── Recorded data

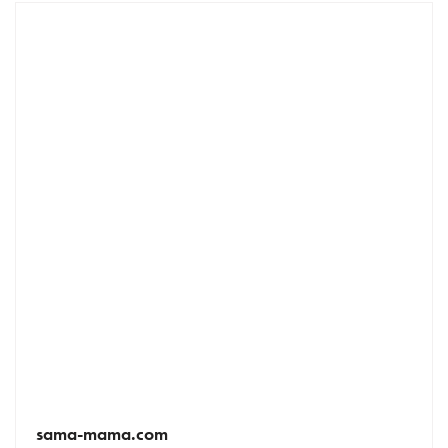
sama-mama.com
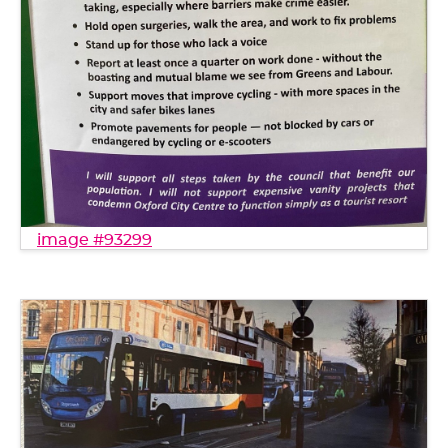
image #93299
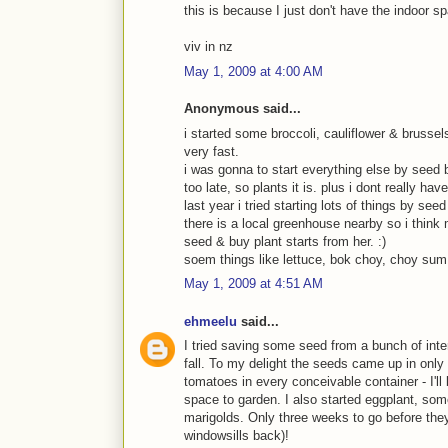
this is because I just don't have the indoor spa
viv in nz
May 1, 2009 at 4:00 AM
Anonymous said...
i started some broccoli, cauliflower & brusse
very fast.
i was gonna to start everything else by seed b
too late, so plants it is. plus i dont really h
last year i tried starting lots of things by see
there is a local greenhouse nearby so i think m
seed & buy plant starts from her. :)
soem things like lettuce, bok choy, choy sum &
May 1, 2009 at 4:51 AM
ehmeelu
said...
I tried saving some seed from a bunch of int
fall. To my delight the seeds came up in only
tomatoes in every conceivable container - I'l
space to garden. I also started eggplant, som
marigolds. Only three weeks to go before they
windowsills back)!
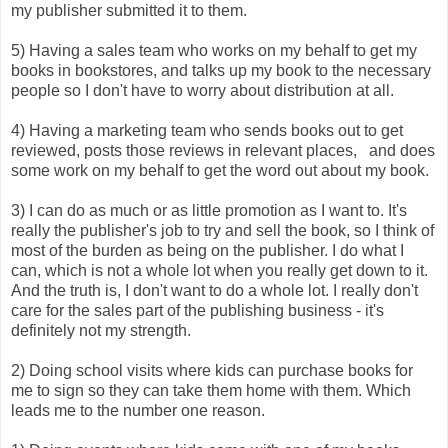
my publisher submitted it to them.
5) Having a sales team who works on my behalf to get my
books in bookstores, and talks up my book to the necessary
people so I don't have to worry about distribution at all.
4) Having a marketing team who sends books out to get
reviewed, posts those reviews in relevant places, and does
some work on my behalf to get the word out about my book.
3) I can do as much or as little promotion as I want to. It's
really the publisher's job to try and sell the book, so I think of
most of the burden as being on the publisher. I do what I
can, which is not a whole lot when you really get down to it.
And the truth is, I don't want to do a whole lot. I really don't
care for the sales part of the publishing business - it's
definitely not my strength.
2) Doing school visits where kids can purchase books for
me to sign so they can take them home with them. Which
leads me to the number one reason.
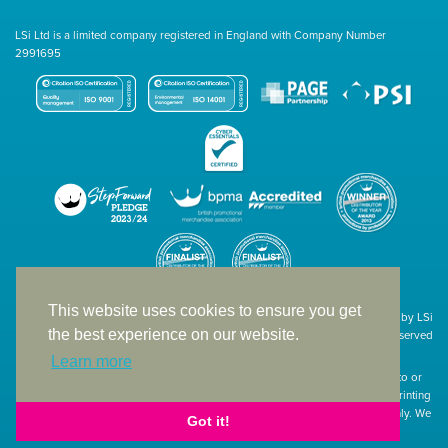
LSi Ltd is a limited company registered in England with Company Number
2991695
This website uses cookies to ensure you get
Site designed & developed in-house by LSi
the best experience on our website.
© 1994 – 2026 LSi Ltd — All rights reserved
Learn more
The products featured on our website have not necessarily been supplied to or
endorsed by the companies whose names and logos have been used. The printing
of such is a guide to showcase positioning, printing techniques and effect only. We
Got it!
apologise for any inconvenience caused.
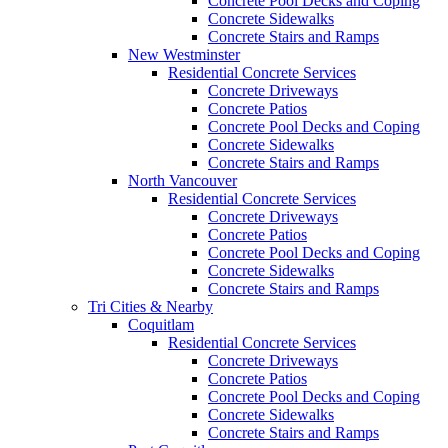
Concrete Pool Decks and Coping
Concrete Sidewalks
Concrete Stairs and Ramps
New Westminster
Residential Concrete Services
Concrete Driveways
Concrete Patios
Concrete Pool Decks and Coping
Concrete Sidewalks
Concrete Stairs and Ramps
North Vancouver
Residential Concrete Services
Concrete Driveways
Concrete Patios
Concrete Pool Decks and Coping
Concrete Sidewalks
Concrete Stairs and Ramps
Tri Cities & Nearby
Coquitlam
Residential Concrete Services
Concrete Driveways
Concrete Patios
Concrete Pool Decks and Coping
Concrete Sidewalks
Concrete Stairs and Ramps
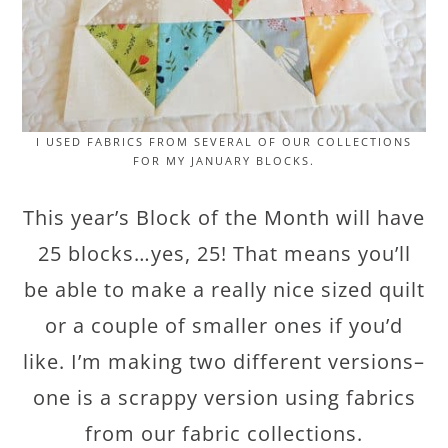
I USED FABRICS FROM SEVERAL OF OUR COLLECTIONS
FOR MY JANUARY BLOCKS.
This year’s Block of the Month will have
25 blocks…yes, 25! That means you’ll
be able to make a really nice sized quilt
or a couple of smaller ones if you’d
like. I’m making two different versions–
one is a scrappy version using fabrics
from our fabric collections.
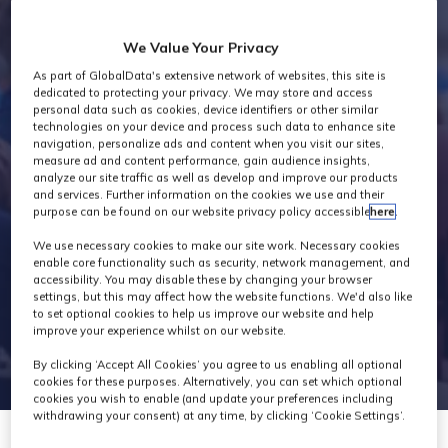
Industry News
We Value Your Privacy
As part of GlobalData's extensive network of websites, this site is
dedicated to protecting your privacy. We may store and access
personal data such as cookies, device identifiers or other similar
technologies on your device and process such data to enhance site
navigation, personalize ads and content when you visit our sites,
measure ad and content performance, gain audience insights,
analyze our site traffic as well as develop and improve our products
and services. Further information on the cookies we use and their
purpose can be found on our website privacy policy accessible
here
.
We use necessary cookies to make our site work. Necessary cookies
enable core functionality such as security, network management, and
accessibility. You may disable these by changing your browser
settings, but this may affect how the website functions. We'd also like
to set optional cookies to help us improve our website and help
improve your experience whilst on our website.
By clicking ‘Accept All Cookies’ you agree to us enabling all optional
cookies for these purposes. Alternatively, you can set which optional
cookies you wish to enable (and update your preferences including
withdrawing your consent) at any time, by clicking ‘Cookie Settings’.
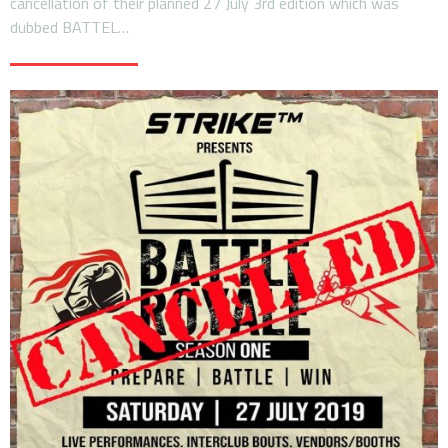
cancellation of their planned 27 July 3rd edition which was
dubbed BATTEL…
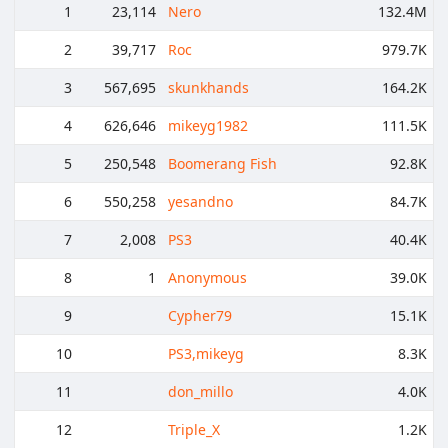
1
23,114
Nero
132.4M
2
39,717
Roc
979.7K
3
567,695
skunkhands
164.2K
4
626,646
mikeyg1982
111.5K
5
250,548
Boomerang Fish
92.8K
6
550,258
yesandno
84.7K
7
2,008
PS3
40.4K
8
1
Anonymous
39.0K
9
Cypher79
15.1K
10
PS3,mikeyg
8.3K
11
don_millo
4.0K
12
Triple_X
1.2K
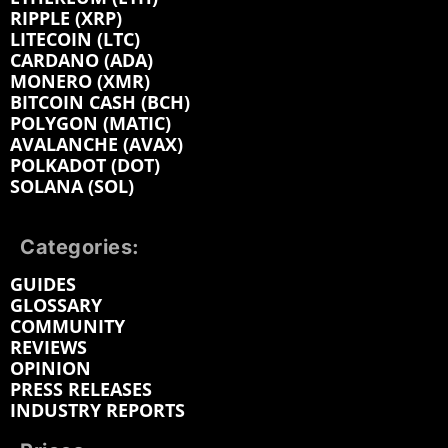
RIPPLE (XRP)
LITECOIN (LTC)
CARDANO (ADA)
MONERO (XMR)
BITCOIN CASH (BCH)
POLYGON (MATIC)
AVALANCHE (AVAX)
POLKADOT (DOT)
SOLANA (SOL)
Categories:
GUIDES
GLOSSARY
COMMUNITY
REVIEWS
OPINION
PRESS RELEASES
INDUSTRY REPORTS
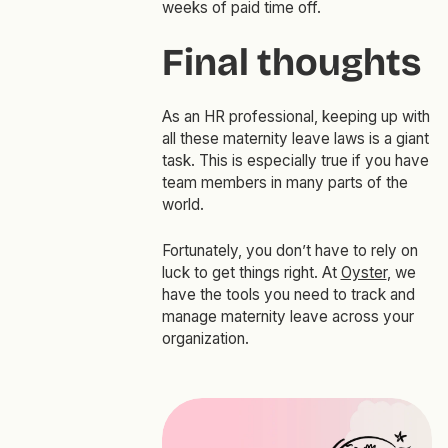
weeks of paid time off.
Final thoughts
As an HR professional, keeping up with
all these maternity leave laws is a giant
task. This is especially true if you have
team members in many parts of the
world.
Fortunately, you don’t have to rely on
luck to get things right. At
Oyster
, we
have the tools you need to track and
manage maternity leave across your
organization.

────

→ **Your assignment**
Using the records above, pull out each line where the word "books" occurs.

→ **Your response**
books in bookstores, and talks up my book to the necessary
4) Having a marketing team who sends books out to get
2) Doing school visits where kids can purchase books for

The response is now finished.